NovaSky-AI · erictang000 · Jun 19, 2026 · Jun 20, 2026 · Jun 20, 2026
diff --git a/examples/train/megatron/NEMOTRON_ULTRA_THROUGHPUT.md b/examples/train/megatron/NEMOTRON_ULTRA_THROUGHPUT.md
@@ -0,0 +1,167 @@
+# Nemotron-3-Ultra-550B — Megatron training throughput & memory sweep
+
+Goal: find, on **8× nodes of 8×H200-141GB (64 GPUs, EFA)**, (1) the maximum
+`trainer.max_tokens_per_microbatch` (MTPM) that fits for training fwd+bwd, and
+(2) the Megatron parallelism (TP/PP/CP/EP/DP) that maximizes training throughput
+for full-finetuning GRPO of Nemotron-3-Ultra-550B.
+
+## Method
+
+Runs use a dedicated harness that executes the **real** Megatron fwd+bwd training
+path on fabricated rollouts (no vLLM generation), so numbers reflect genuine
+training cost while iterating fast:
+
+- Trainer: `examples/train_scripts/full_context/trainer_ultra_sweep.py`
+  (extends the dummy `FullCtxTrainer`; logs per-step wall time + peak CUDA
+  reserved/allocated memory across policy workers to a JSONL file).

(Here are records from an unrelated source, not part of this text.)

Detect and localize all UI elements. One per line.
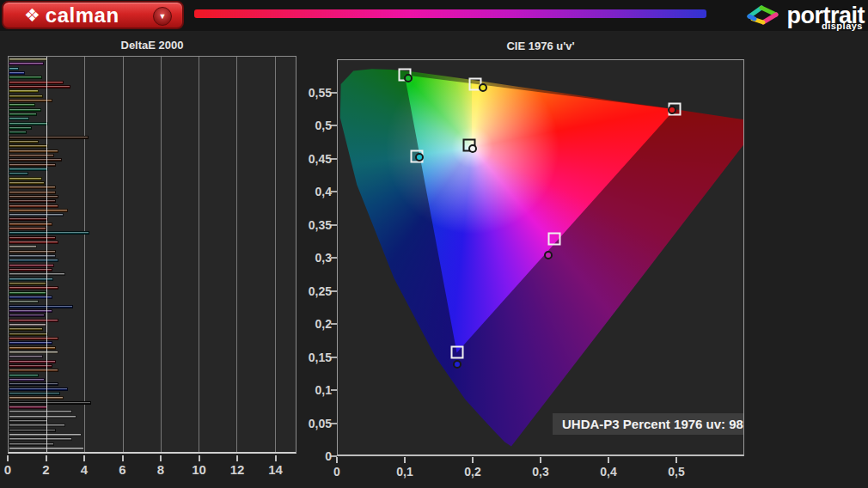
deltae-bar-63 <box>9 346 56 350</box>
deltae-bar-69 <box>9 374 39 377</box>
calman-logo-text: calman <box>46 3 119 27</box>
deltae-x-label-8: 8 <box>157 462 164 477</box>
blue-measured-point <box>453 360 462 369</box>
portrait-logo-subtext: displays <box>822 21 863 31</box>
cie-y-tick-0,05 <box>331 423 337 424</box>
calman-dropdown-button[interactable]: ▼ <box>153 7 172 26</box>
cie-y-tick-0,35 <box>331 224 337 226</box>
deltae-bar-74 <box>9 396 64 400</box>
deltae-bar-44 <box>9 259 58 262</box>
white-measured-point <box>468 144 477 153</box>
deltae-bar-17 <box>9 136 89 139</box>
cie-y-tick-0,45 <box>331 158 337 160</box>
cie-y-label-0,3: 0,3 <box>294 251 332 265</box>
green-measured-point <box>404 74 413 82</box>
deltae-bar-4 <box>9 76 42 79</box>
deltae-bar-25 <box>9 172 28 175</box>
cie-y-label-0,4: 0,4 <box>294 185 332 198</box>
deltae-bar-9 <box>9 99 52 102</box>
cie-y-tick-0,55 <box>331 92 337 94</box>
deltae-x-label-14: 14 <box>268 462 283 477</box>
deltae-x-label-2: 2 <box>42 462 49 477</box>
deltae-bar-61 <box>9 337 58 340</box>
deltae-bars <box>9 57 296 452</box>
cie-y-label-0,35: 0,35 <box>294 218 332 232</box>
deltae-bar-76 <box>9 406 47 409</box>
chevron-down-icon: ▼ <box>159 13 167 21</box>
deltae-bar-32 <box>9 204 58 208</box>
cie-y-label-0,5: 0,5 <box>294 119 332 132</box>
deltae-bar-36 <box>9 223 52 226</box>
deltae-chart-title: DeltaE 2000 <box>8 39 296 52</box>
deltae-bar-70 <box>9 378 45 381</box>
portrait-displays-logo: portrait displays <box>744 1 865 30</box>
deltae-bar-57 <box>9 319 58 322</box>
deltae-bar-5 <box>9 81 64 84</box>
cie-y-tick-0 <box>331 455 337 457</box>
deltae-bar-11 <box>9 108 41 112</box>
blue-target-square <box>450 346 463 359</box>
portrait-diamond-icon <box>744 3 782 27</box>
deltae-bar-35 <box>9 217 48 221</box>
calman-app-window: ❖ calman ▼ portrait displays <box>0 0 868 488</box>
deltae-bar-38 <box>9 231 89 235</box>
deltae-bar-73 <box>9 392 60 395</box>
cie-x-tick-0 <box>336 457 338 463</box>
cie-y-label-0,15: 0,15 <box>294 351 332 364</box>
deltae-x-tick-14 <box>275 455 277 461</box>
cie-x-label-0,1: 0,1 <box>396 465 413 479</box>
deltae-bar-59 <box>9 327 43 331</box>
deltae-bar-33 <box>9 209 68 212</box>
calman-menu-button[interactable]: ❖ calman ▼ <box>2 1 184 29</box>
deltae-bar-78 <box>9 415 76 418</box>
cie-x-tick-0,3 <box>540 457 541 463</box>
color-gradient-strip <box>194 9 706 18</box>
deltae-bar-58 <box>9 323 46 326</box>
deltae-bar-41 <box>9 245 37 248</box>
cie-x-tick-0,4 <box>608 457 609 463</box>
cie-y-tick-0,3 <box>331 257 337 259</box>
deltae-bar-55 <box>9 309 52 313</box>
deltae-bar-75 <box>9 401 91 405</box>
deltae-bar-24 <box>9 168 48 171</box>
deltae-bar-1 <box>9 62 44 65</box>
deltae-bar-60 <box>9 332 48 336</box>
deltae-bar-37 <box>9 227 46 230</box>
deltae-bar-0 <box>9 58 47 61</box>
deltae-bar-42 <box>9 250 56 253</box>
cie-x-tick-0,1 <box>404 457 406 463</box>
cie-x-label-0,3: 0,3 <box>532 465 548 479</box>
cie-y-tick-0,15 <box>331 357 337 358</box>
deltae-bar-82 <box>9 433 82 436</box>
deltae-bar-31 <box>9 199 56 203</box>
deltae-bar-26 <box>9 177 42 180</box>
magenta-target-square <box>548 232 561 245</box>
deltae-x-tick-6 <box>122 455 124 461</box>
deltae-bar-19 <box>9 144 48 148</box>
deltae-bar-13 <box>9 117 29 120</box>
deltae-bar-77 <box>9 410 72 413</box>
deltae-bar-22 <box>9 158 62 162</box>
magenta-measured-point <box>544 251 553 259</box>
cie-chart-title: CIE 1976 u'v' <box>337 40 744 52</box>
deltae-bar-43 <box>9 254 56 258</box>
deltae-bar-34 <box>9 213 64 217</box>
deltae-bar-23 <box>9 163 56 167</box>
gamut-coverage-readout: UHDA-P3 Percent 1976 uv: 98,9 <box>553 413 744 435</box>
cyan-measured-point <box>415 153 424 162</box>
cie-y-label-0,55: 0,55 <box>294 86 332 100</box>
deltae-bar-81 <box>9 429 56 432</box>
red-measured-point <box>668 106 676 114</box>
deltae-bar-8 <box>9 95 43 98</box>
deltae-x-axis: 02468101214 <box>8 455 296 481</box>
cie-y-label-0,1: 0,1 <box>294 383 332 397</box>
deltae-x-label-4: 4 <box>81 462 88 477</box>
deltae-bar-28 <box>9 186 56 189</box>
deltae-bar-6 <box>9 85 70 88</box>
deltae-bar-68 <box>9 369 58 372</box>
deltae-x-label-12: 12 <box>230 462 245 477</box>
deltae-bar-62 <box>9 341 52 345</box>
cie-x-tick-0,5 <box>675 457 677 463</box>
deltae-x-tick-4 <box>83 455 85 461</box>
cie-y-tick-0,2 <box>331 323 337 325</box>
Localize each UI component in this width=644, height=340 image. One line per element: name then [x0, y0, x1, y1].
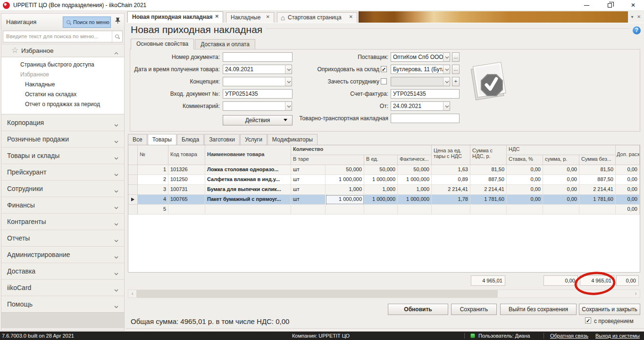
- cell-units[interactable]: 1,000: [364, 185, 398, 195]
- cell-vsum[interactable]: 0,00: [543, 175, 579, 185]
- document-tab-1[interactable]: Новая приходная накладная✕: [127, 11, 223, 23]
- cell-units[interactable]: 1 000,000: [364, 175, 398, 185]
- column-header-sumwithout[interactable]: Сумма без...: [579, 155, 616, 165]
- scroll-left-button[interactable]: ‹: [128, 290, 136, 298]
- restore-button[interactable]: [599, 0, 621, 11]
- scroll-right-button[interactable]: ›: [632, 290, 640, 298]
- cell-vsum[interactable]: 0,00: [543, 165, 579, 175]
- tab-close-icon[interactable]: ✕: [215, 14, 219, 19]
- cell-rate[interactable]: [507, 205, 543, 215]
- sidebar-section-9[interactable]: Администрирование: [1, 246, 124, 263]
- field-5[interactable]: 24.09.2021: [391, 101, 443, 111]
- sidebar-section-7[interactable]: Контрагенты: [1, 213, 124, 230]
- field-1[interactable]: [223, 52, 293, 62]
- cell-tare[interactable]: 1 000,000: [326, 195, 364, 205]
- button-3[interactable]: Выйти без сохранения: [500, 304, 577, 315]
- cell-unit[interactable]: шт: [291, 165, 326, 175]
- column-header-code[interactable]: Код товара: [168, 145, 205, 165]
- cell-vsum[interactable]: 0,00: [543, 185, 579, 195]
- sidebar-section-8[interactable]: Отчеты: [1, 230, 124, 246]
- row-indicator-header[interactable]: [128, 145, 138, 165]
- cell-unit[interactable]: [291, 205, 326, 215]
- sidebar-section-10[interactable]: Доставка: [1, 263, 124, 279]
- post-checkbox[interactable]: ✓: [585, 317, 591, 323]
- sidebar-section-6[interactable]: Финансы: [1, 197, 124, 213]
- cell-tare[interactable]: 50,000: [326, 165, 364, 175]
- field-5[interactable]: [223, 101, 285, 111]
- cell-name[interactable]: [205, 205, 291, 215]
- ellipsis-button[interactable]: ...: [452, 52, 460, 62]
- cell-vsum[interactable]: 0,00: [543, 195, 579, 205]
- cell-name[interactable]: Бумага для выпечки силик...: [205, 185, 291, 195]
- grid-tab-Услуги[interactable]: Услуги: [240, 134, 267, 145]
- form-tab-2[interactable]: Доставка и оплата: [195, 39, 255, 50]
- logout-link[interactable]: Выход из системы: [595, 333, 640, 339]
- button-2[interactable]: Сохранить: [451, 304, 497, 315]
- sidebar-section-3[interactable]: Товары и склады: [1, 147, 124, 164]
- grid-tab-Модификаторы[interactable]: Модификаторы: [268, 134, 318, 145]
- document-tab-3[interactable]: ⌂Стартовая страница✕: [277, 12, 357, 23]
- cell-code[interactable]: 100765: [168, 195, 205, 205]
- dropdown-arrow[interactable]: [443, 65, 450, 74]
- sidebar-section-favorites[interactable]: ☆ Избранное: [1, 44, 124, 57]
- cell-swo[interactable]: [579, 205, 616, 215]
- column-header-vatsum[interactable]: сумма, р.: [543, 155, 579, 165]
- sidebar-section-1[interactable]: Корпорация: [1, 114, 124, 131]
- cell-price[interactable]: 0,89: [432, 175, 470, 185]
- cell-tare[interactable]: [326, 205, 364, 215]
- cell-price[interactable]: 2 214,41: [432, 185, 470, 195]
- cell-n[interactable]: 2: [138, 175, 168, 185]
- cell-sum[interactable]: 2 214,41: [470, 185, 507, 195]
- tab-list-dropdown-icon[interactable]: ▾: [631, 14, 634, 19]
- cell-rate[interactable]: 0,00: [507, 165, 543, 175]
- cell-rate[interactable]: 0,00: [507, 175, 543, 185]
- cell-name[interactable]: Салфетка влажная в инд.у...: [205, 175, 291, 185]
- grid-tab-Товары[interactable]: Товары: [148, 134, 176, 145]
- field-3[interactable]: [223, 77, 285, 86]
- table-row-3[interactable]: 3100731Бумага для выпечки силик...шт1,00…: [128, 185, 640, 195]
- column-header-extra[interactable]: Доп. расх...: [616, 145, 640, 165]
- tab-close-icon[interactable]: ✕: [266, 14, 270, 19]
- field-2[interactable]: 24.09.2021: [223, 65, 285, 74]
- cell-tare[interactable]: 1 000,000: [326, 175, 364, 185]
- button-1[interactable]: Обновить: [388, 304, 448, 315]
- grid-tab-Все[interactable]: Все: [128, 134, 147, 145]
- cell-sum[interactable]: [470, 205, 507, 215]
- cell-code[interactable]: 101326: [168, 165, 205, 175]
- cell-n[interactable]: 3: [138, 185, 168, 195]
- document-tab-2[interactable]: Накладные✕: [226, 12, 274, 23]
- cell-swo[interactable]: 2 214,41: [579, 185, 616, 195]
- field-4[interactable]: УТР0251435: [223, 89, 293, 99]
- column-header-actual[interactable]: Фактическ...: [398, 155, 432, 165]
- cell-units[interactable]: [364, 205, 398, 215]
- table-row-5[interactable]: 50,00: [128, 205, 640, 215]
- scrollbar-thumb[interactable]: [136, 290, 498, 298]
- table-row-2[interactable]: 2101250Салфетка влажная в инд.у...шт1 00…: [128, 175, 640, 185]
- sidebar-section-5[interactable]: Сотрудники: [1, 180, 124, 197]
- pin-icon[interactable]: [115, 17, 120, 25]
- cell-actual[interactable]: [398, 205, 432, 215]
- cell-vsum[interactable]: [543, 205, 579, 215]
- grid-tab-Заготовки[interactable]: Заготовки: [204, 134, 240, 145]
- menu-search-input[interactable]: Введите текст для поиска по меню...: [3, 31, 123, 42]
- feedback-link[interactable]: Обратная связь: [550, 333, 588, 339]
- cell-code[interactable]: [168, 205, 205, 215]
- cell-price[interactable]: 1,63: [432, 165, 470, 175]
- column-header-units[interactable]: В ед.: [364, 155, 398, 165]
- grid-tab-Блюда[interactable]: Блюда: [177, 134, 204, 145]
- cell-swo[interactable]: 887,50: [579, 175, 616, 185]
- field-checkbox[interactable]: ✓: [381, 66, 387, 72]
- cell-name[interactable]: Пакет бумажный с прямоуг...: [205, 195, 291, 205]
- cell-n[interactable]: 4: [138, 195, 168, 205]
- sidebar-section-4[interactable]: Прейскурант: [1, 164, 124, 180]
- favorites-item[interactable]: Накладные: [25, 81, 55, 91]
- sidebar-section-2[interactable]: Розничные продажи: [1, 131, 124, 147]
- favorites-item[interactable]: Страница быстрого доступа: [20, 61, 94, 71]
- button-4[interactable]: Сохранить и закрыть: [579, 304, 640, 315]
- favorites-item[interactable]: Остатки на складах: [25, 91, 76, 100]
- cell-code[interactable]: 100731: [168, 185, 205, 195]
- column-header-rate[interactable]: Ставка, %: [507, 155, 543, 165]
- field-1[interactable]: ОптиКом Спб ООО: [391, 52, 443, 62]
- minimize-button[interactable]: [576, 0, 597, 11]
- dropdown-arrow[interactable]: [443, 52, 450, 62]
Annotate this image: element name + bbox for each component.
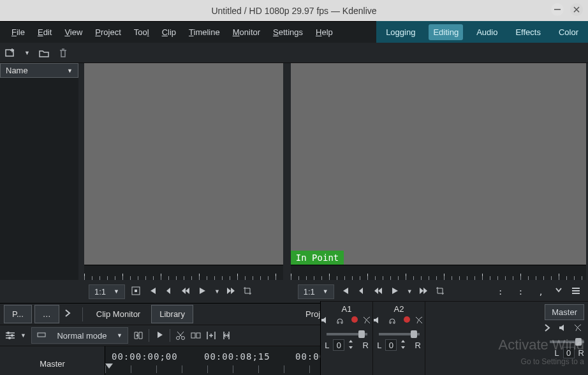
play-icon[interactable] [390,286,401,297]
volume-slider[interactable] [550,341,584,343]
go-start-icon[interactable] [341,286,351,297]
speaker-icon[interactable] [321,316,331,327]
menu-help[interactable]: Help [309,24,339,41]
project-monitor-ruler[interactable] [291,265,586,280]
prev-frame-icon[interactable] [357,286,367,297]
svg-point-8 [176,337,179,340]
record-dot-icon[interactable] [404,316,410,323]
audio-mixer: A1 L 0 R A2 L 0 R Master [320,301,588,375]
tab-library[interactable]: Library [151,305,193,323]
add-clip-icon[interactable] [5,48,15,58]
menu-project[interactable]: Project [89,24,127,41]
tab-p-truncated[interactable]: P... [4,305,32,323]
clip-monitor-panel [82,63,285,280]
layout-effects[interactable]: Effects [511,24,545,40]
normal-mode-icon [37,330,47,341]
titlebar: Untitled / HD 1080p 29.97 fps — Kdenlive [0,0,588,21]
rewind-icon[interactable] [374,286,384,297]
stepper-icon[interactable] [401,340,411,350]
rewind-icon[interactable] [181,286,191,297]
edit-mode-select[interactable]: Normal mode ▼ [31,327,128,344]
proj-zoom-select[interactable]: 1:1▼ [298,284,334,299]
volume-slider[interactable] [379,333,420,335]
bin-column-name[interactable]: Name ▼ [0,63,78,78]
go-start-icon[interactable] [148,286,158,297]
full-range-icon[interactable] [131,286,142,297]
menu-monitor[interactable]: Monitor [226,24,267,41]
layout-logging[interactable]: Logging [381,24,420,40]
svg-rect-0 [554,9,561,10]
headphone-icon[interactable] [336,316,346,327]
stepper-icon[interactable] [348,340,358,350]
menu-view[interactable]: View [58,24,89,41]
project-monitor-view[interactable]: In Point [291,63,586,265]
svg-point-9 [181,337,184,340]
delete-clip-icon[interactable] [58,48,68,58]
crop-icon[interactable] [243,286,253,297]
mixer-master[interactable]: Master L 0 R [425,302,588,375]
cut-icon[interactable] [175,330,186,341]
menu-timeline[interactable]: Timeline [182,24,226,41]
clip-zoom-select[interactable]: 1:1▼ [89,284,125,299]
project-monitor-panel: In Point [289,63,588,280]
clip-monitor-ruler[interactable] [84,265,283,280]
clip-monitor-controls: 1:1▼ ▼ [82,280,288,303]
project-bin: Name ▼ [0,63,78,280]
fx-icon[interactable] [415,316,425,327]
svg-point-4 [7,332,10,334]
overwrite-zone-icon[interactable] [221,330,232,341]
balance-value[interactable]: 0 [385,339,397,351]
timecode-0: 00:00:00;00 [112,351,178,362]
tab-clip-monitor[interactable]: Clip Monitor [88,305,149,323]
layout-switcher: Logging Editing Audio Effects Color [376,21,588,43]
volume-slider[interactable] [327,333,367,335]
svg-rect-10 [191,333,195,338]
bin-toolbar: ▼ [0,43,588,63]
left-tabs: P... … Clip Monitor Library [0,303,286,325]
play-icon[interactable] [198,286,208,297]
fx-icon[interactable] [574,324,584,334]
record-dot-icon[interactable] [351,316,358,323]
speaker-icon[interactable] [559,324,569,334]
in-point-label: In Point [291,251,344,265]
svg-point-5 [11,334,13,337]
menu-file[interactable]: File [5,24,31,41]
add-folder-icon[interactable] [39,48,49,58]
chevron-right-icon[interactable] [64,309,75,320]
close-button[interactable] [570,3,583,16]
menu-settings[interactable]: Settings [267,24,309,41]
chevron-down-icon[interactable] [555,286,565,297]
prev-frame-icon[interactable] [165,286,175,297]
hamburger-icon[interactable] [571,286,582,297]
menu-tool[interactable]: Tool [128,24,156,41]
mixer-channel-a2[interactable]: A2 L 0 R [373,302,425,375]
mixer-master-label[interactable]: Master [545,304,584,320]
menu-edit[interactable]: Edit [31,24,58,41]
tab-overflow[interactable]: … [34,305,59,323]
mixer-channel-a1[interactable]: A1 L 0 R [321,302,373,375]
minimize-button[interactable] [551,3,564,16]
forward-icon[interactable] [419,286,429,297]
forward-icon[interactable] [226,286,237,297]
balance-value[interactable]: 0 [563,347,575,358]
clip-monitor-view[interactable] [84,63,283,265]
balance-value[interactable]: 0 [333,339,344,351]
chevron-right-icon[interactable] [543,324,554,334]
svg-rect-11 [196,333,200,338]
compositing-icon[interactable] [133,330,143,341]
layout-audio[interactable]: Audio [472,24,502,40]
bin-tree-empty[interactable] [0,78,78,280]
play-timeline-icon[interactable] [154,330,165,341]
layout-color[interactable]: Color [554,24,583,40]
group-icon[interactable] [191,330,201,341]
layout-editing[interactable]: Editing [429,24,463,40]
headphone-icon[interactable] [388,316,399,327]
track-config-icon[interactable] [5,330,15,341]
speaker-icon[interactable] [373,316,383,327]
svg-rect-3 [135,290,137,292]
menu-clip[interactable]: Clip [156,24,182,41]
fx-icon[interactable] [363,316,373,327]
timeline-master-label[interactable]: Master [0,346,105,375]
crop-icon[interactable] [436,286,446,297]
insert-zone-icon[interactable] [206,330,216,341]
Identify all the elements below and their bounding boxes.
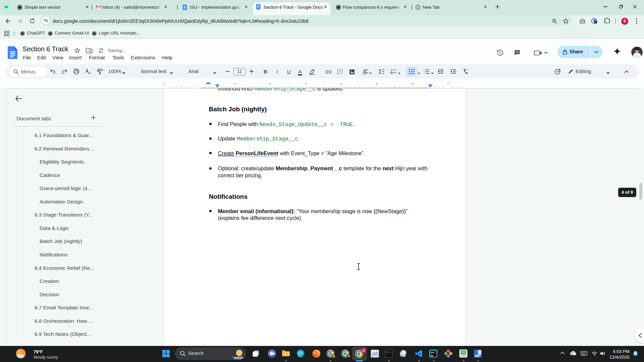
svg-text:2: 2 [424, 71, 425, 73]
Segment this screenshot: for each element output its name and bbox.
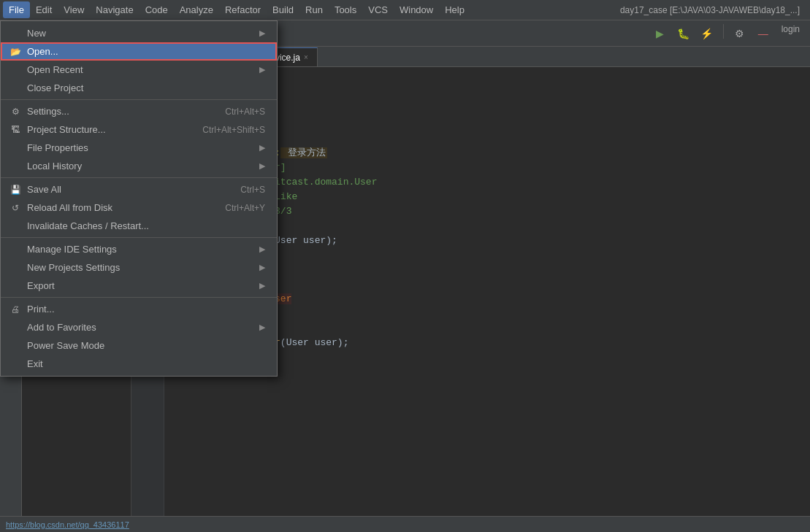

+- Launcher: `examples/train/megatron/run_ultra_sweep.sh` (all knobs are env vars).
+- Analysis: `examples/train_scripts/full_context/analyze_sweep.py`.
+
+Colocated config matches the validated recipe (`run_megatron_nemotron_ultra.sh`):
+optimizer CPU-offloaded, `recompute_granularity=full`, `remove_microbatch_padding=true`,
+vLLM colocated but **asleep during training** (engines sleep at init in colocate
+mode, and the harness never wakes them — exactly the memory state of the real
+training step). Peak reserved ≈ caching-allocator high-water mark during the step.
+
+`max_tokens_per_microbatch` bin-packs each microbatch up to that many tokens **per
+DP rank**; a single sequence longer than the budget gets its own microbatch. So the
+MTPM memory ceiling is per-DP-rank and independent of DP size.
+
+## TL;DR
+
+- **Max `max_tokens_per_microbatch`** at the validated config (TP8/PP4/EP16/DP2): **~64k** tokens/microbatch
+  (per DP rank). 64k fits; 72k+ OOMs. The model + bf16 grads take ~38 GiB/GPU (optimizer CPU-offloaded)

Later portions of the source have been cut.